CyberScoop sees the existence of this malware as demonstrating that Orion was viewed as a valuable target by multiple threat actors.
TA505 seems to be gearing up for a new campaign.
Intel 471 says a malware loader used by the cybercriminal group TA505 (also known as "Evil Corp) has been spotted in operation, which the researchers interpret as a sign that the group is about to launch a fresh malware campaign. The threat actor's Get2 loader was observed on December 14th with "new download and execute configuration parameters named 'LD' and 'ED'":
"The 'LD' parameter reflectively loads a downloaded dynamic-link library (DLL) file into the address space of the current process and calls its entry point. The 'ED' parameter copies the DLL into executable memory and invokes the entry point directly. The preexisting 'RD' parameter that was used to inject the downloaded DLL into EXCEL.EXE can now perform injection into WINWORD.EXE as well. The reconfigured loader is meant to allow the group to carry out its operations without drawing the attention of enterprise defenses. In the past, it has been used to download the SDBbot, FlawedGrace, and other malware."

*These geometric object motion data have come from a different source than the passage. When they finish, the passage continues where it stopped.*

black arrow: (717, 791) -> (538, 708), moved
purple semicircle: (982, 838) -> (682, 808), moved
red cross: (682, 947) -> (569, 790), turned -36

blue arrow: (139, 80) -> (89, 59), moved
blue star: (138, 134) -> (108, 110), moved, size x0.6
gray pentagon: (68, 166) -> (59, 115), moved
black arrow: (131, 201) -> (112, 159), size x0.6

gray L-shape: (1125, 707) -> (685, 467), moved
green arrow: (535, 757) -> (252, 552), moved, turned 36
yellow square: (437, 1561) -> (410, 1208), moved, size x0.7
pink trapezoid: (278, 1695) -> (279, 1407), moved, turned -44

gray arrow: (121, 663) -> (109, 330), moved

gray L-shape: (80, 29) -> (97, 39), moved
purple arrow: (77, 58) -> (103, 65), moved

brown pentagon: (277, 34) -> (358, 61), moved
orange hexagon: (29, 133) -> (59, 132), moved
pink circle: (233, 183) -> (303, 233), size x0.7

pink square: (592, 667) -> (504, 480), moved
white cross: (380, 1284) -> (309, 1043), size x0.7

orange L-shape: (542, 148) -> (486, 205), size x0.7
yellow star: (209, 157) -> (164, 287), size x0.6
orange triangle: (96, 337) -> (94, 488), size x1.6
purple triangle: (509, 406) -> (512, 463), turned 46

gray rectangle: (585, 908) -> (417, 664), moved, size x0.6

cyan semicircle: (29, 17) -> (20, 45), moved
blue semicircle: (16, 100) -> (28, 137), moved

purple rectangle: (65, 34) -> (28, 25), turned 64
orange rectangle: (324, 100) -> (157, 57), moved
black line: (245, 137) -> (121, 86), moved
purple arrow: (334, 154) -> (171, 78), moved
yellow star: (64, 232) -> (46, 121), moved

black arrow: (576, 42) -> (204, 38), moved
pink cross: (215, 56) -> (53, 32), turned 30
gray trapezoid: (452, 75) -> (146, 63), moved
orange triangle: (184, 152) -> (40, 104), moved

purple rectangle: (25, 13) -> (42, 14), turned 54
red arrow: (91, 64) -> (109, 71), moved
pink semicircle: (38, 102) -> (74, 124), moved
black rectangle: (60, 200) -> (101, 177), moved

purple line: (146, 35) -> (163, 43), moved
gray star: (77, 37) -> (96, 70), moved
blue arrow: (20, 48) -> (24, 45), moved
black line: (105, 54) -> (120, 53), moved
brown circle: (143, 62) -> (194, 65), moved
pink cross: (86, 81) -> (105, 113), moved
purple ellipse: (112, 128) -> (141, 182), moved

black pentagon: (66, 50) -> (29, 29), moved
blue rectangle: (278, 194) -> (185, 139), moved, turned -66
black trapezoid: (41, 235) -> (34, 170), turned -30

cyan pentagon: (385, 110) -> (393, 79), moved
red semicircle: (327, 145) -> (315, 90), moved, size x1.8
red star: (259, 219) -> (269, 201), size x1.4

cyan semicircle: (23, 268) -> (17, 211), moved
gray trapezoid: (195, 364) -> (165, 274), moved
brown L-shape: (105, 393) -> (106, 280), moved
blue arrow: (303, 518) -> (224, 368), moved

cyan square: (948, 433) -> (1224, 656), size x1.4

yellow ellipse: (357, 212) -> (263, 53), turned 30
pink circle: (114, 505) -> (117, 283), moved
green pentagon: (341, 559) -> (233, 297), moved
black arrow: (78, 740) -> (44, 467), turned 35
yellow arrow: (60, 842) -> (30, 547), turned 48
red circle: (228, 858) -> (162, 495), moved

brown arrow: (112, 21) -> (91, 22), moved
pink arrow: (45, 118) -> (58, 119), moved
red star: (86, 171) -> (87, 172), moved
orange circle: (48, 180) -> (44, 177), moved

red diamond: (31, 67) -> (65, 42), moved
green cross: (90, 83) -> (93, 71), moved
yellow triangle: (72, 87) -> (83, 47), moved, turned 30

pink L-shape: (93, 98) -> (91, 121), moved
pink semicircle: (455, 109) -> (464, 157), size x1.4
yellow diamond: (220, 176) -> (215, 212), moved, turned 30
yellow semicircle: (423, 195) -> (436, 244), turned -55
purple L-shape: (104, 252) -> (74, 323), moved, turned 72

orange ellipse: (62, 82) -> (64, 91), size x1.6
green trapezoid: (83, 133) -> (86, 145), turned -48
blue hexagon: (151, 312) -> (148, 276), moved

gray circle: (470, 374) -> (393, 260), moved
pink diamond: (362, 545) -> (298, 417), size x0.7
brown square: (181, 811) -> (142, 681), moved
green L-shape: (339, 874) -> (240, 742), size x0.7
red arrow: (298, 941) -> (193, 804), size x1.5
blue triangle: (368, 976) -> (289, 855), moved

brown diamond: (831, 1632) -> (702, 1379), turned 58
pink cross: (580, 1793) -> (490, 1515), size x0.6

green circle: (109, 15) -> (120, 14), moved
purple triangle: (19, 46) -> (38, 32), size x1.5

Intel 471's COO Jason Passwaters stated, "TA505 can be somewhat deliberate in how they operate, more so than most of the financially-motivated groups we track. Once things start ramping up like this, rest assured they are back at it with a target list in hand."
Al Jazeera employees targeted with Pegasus spyware.
The University of Toronto's Citizen Lab reports that "government operatives used NSO Group’s Pegasus spyware to hack 36 personal phones belonging to journalists, producers, anchors, and executives at Al Jazeera" in July and August of 2020. The phones were hacked using a zero-click iOS exploit chain that affected up to at least iOS 13.5.1. The researchers recommend that iPhone users upgrade to iOS 14 as soon as possible.
The Al Jazeera employees were targeted by four separate Pegasus operators. Citizen Lab attributes one of these operators to Saudi Arabia and one to the United Arab Emirates. The other two remain unknown.
Major banking fraud campaign discovered.
Researchers at IBM uncovered a large mobile banking fraud campaign that used mobile emulators to impersonate thousands of victims whose online bank accounts had been hacked via phishing or malware. The emulators allowed the attackers to transfer money out of the victims' accounts without raising undue suspicion. The researchers stress that the operation was extremely well-planned and efficient:
"This mobile fraud operation managed to automate the process of accessing accounts, initiating a transaction, receiving and stealing a second factor (SMS in this case) and in many cases using those codes to complete illicit transactions. The data sources, scripts and customized applications the gang created flowed in one automated process which provided speed that allowed them to rob millions of dollars from each victimized bank within a matter of days.
"To monitor the flow of fraudulent access attempts to user accounts and receive real-time information about anything not going as planned, the attackers used hooking techniques that listened and intercepted the communication with targeted application servers during the fraud attempts. Logs from the fraudulent sessions were recorded and sent to the attackers’ remote server, alongside screen captures from the targeted application."
The researchers believe an organized criminal gang is behind this operation, and they expect to see more of this activity in the future.